Task description ▸ Go over the material below and report every line that contains the word "očkovací".

Data excerpts ▸
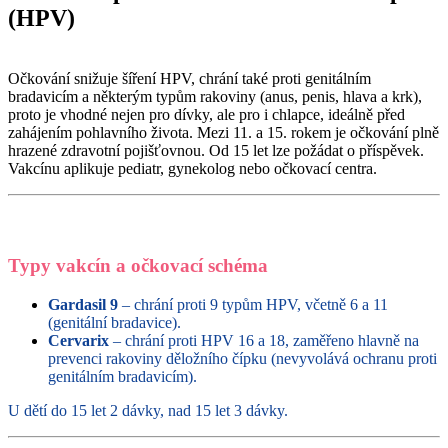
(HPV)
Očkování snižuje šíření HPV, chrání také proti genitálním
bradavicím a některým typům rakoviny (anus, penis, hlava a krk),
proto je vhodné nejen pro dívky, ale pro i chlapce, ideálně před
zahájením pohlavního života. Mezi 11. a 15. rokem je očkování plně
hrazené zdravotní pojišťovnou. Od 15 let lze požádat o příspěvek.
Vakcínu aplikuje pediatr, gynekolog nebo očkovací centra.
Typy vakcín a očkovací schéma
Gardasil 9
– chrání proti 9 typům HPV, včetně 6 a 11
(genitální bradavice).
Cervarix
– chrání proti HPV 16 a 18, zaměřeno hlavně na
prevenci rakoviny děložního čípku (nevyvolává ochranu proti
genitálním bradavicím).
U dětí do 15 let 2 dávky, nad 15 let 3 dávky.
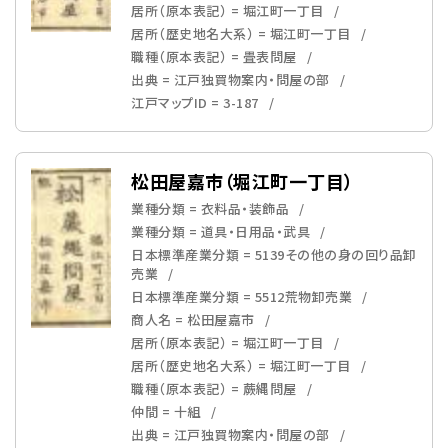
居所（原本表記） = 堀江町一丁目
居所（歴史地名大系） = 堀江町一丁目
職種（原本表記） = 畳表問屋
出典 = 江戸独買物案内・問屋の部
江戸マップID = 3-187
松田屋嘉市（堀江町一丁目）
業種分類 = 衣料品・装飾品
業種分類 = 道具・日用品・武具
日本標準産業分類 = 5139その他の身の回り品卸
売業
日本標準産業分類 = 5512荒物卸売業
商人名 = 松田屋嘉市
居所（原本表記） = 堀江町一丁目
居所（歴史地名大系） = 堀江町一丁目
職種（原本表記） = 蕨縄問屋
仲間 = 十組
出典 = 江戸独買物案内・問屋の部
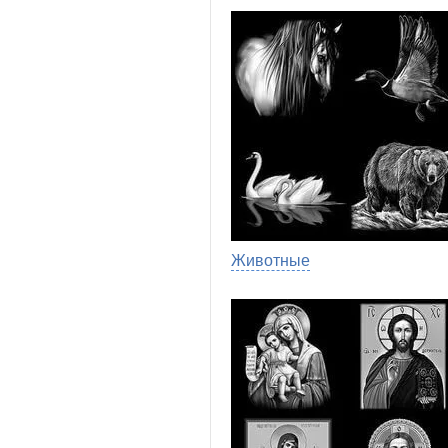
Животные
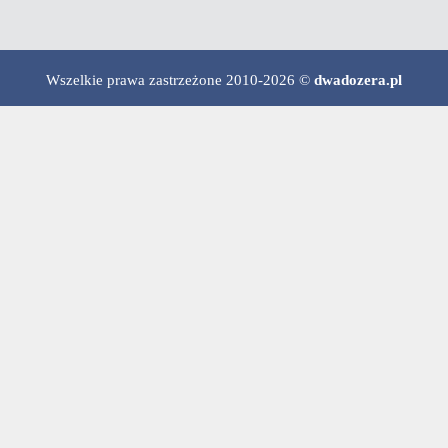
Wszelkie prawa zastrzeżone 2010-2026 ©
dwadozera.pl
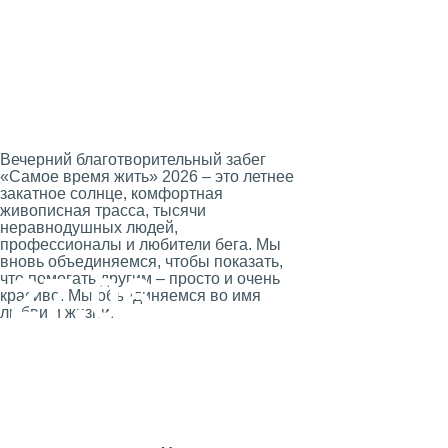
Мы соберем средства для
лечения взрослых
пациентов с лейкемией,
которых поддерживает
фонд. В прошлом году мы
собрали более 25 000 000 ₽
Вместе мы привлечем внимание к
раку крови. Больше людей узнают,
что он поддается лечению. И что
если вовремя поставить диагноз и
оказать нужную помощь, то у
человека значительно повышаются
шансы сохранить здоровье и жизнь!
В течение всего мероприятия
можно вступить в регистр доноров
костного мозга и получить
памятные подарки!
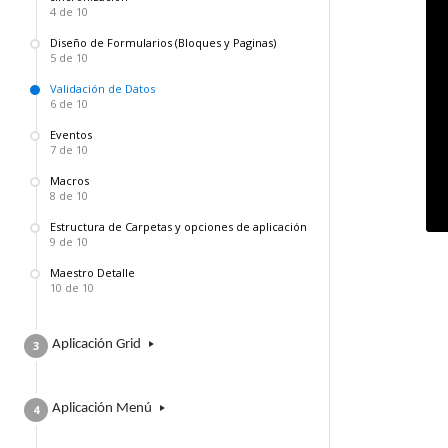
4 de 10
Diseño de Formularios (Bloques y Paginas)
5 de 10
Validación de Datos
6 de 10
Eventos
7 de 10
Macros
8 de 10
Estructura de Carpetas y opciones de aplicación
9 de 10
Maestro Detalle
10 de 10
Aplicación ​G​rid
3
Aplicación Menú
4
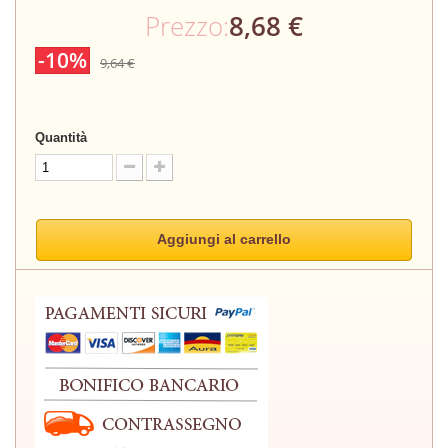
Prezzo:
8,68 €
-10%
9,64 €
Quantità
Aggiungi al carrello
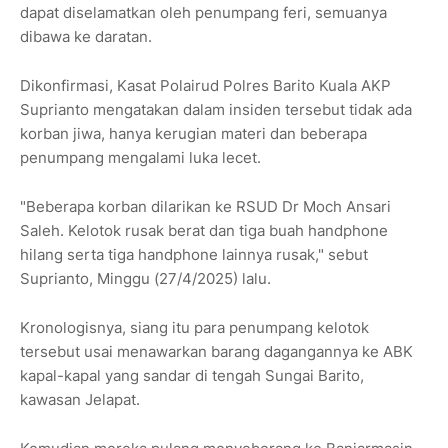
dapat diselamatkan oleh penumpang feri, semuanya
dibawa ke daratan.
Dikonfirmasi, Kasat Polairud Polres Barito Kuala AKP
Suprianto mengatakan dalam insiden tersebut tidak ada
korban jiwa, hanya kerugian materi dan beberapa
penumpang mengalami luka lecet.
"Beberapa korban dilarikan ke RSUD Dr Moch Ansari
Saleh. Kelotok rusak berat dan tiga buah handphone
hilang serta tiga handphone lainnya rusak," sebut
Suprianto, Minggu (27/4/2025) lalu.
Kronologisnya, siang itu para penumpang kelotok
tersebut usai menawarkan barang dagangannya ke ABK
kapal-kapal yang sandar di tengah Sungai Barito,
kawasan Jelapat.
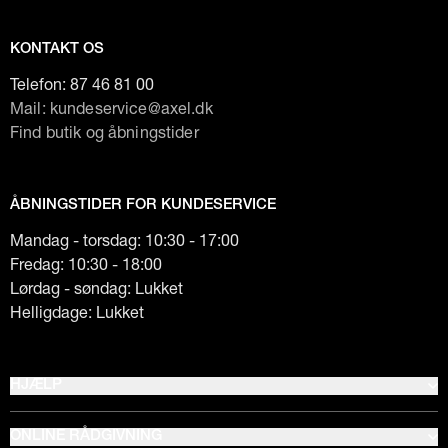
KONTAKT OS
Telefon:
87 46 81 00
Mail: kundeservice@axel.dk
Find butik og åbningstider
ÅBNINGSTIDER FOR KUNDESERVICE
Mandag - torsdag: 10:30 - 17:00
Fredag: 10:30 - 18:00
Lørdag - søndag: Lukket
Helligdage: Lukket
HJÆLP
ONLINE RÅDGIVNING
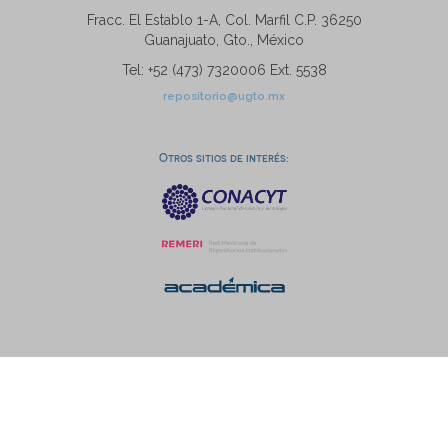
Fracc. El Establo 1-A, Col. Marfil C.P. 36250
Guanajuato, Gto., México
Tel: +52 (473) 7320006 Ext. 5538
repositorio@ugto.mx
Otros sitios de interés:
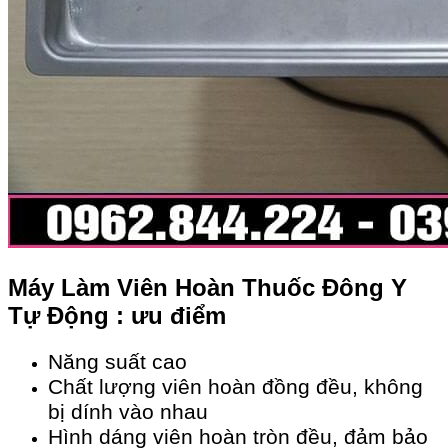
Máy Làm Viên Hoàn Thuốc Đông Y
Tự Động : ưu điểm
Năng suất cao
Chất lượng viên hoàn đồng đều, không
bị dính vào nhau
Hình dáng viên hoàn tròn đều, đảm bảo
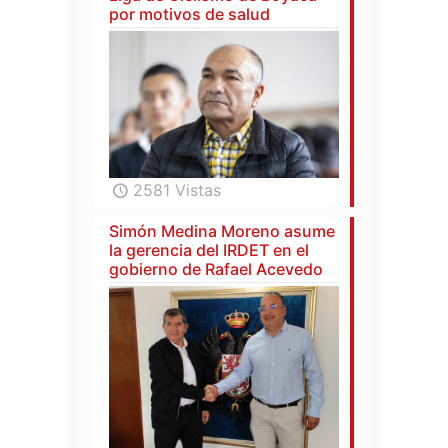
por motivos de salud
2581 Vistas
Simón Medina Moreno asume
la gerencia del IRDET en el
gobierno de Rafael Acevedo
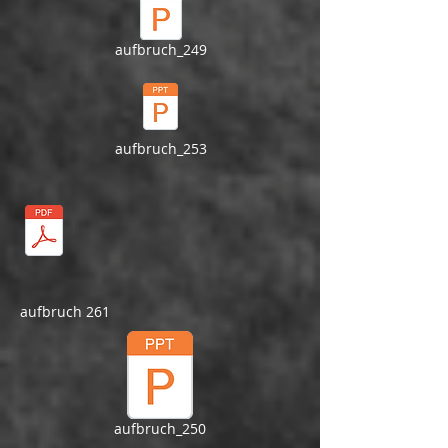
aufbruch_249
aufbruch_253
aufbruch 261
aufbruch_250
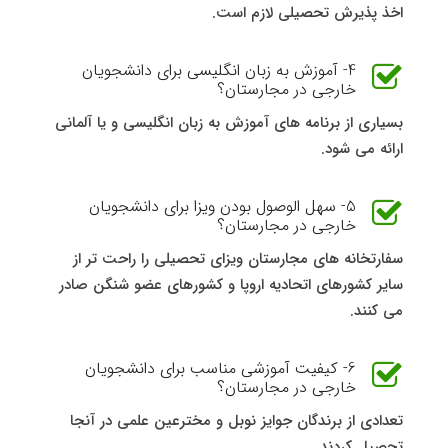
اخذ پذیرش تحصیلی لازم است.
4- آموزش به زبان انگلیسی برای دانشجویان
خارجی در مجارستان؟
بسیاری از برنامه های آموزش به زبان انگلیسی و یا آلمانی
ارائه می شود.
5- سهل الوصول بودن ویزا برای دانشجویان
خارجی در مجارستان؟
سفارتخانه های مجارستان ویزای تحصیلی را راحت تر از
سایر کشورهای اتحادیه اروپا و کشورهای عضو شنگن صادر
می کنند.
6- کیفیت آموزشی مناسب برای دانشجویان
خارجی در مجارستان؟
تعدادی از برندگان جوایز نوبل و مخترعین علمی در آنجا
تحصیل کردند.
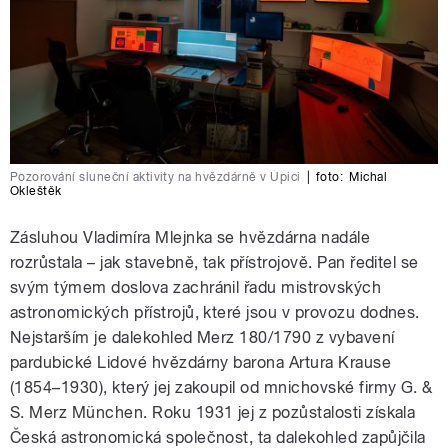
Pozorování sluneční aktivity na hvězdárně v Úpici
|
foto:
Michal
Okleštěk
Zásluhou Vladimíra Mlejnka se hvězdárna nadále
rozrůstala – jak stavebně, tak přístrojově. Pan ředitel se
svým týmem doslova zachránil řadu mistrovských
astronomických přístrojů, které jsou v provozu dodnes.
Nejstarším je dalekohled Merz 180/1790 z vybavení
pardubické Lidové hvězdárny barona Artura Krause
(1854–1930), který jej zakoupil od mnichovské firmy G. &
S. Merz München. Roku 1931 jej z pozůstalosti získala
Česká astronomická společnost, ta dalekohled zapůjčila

Final answer ▸
Vakcínu aplikuje pediatr, gynekolog nebo očkovací centra.
Typy vakcín a očkovací schéma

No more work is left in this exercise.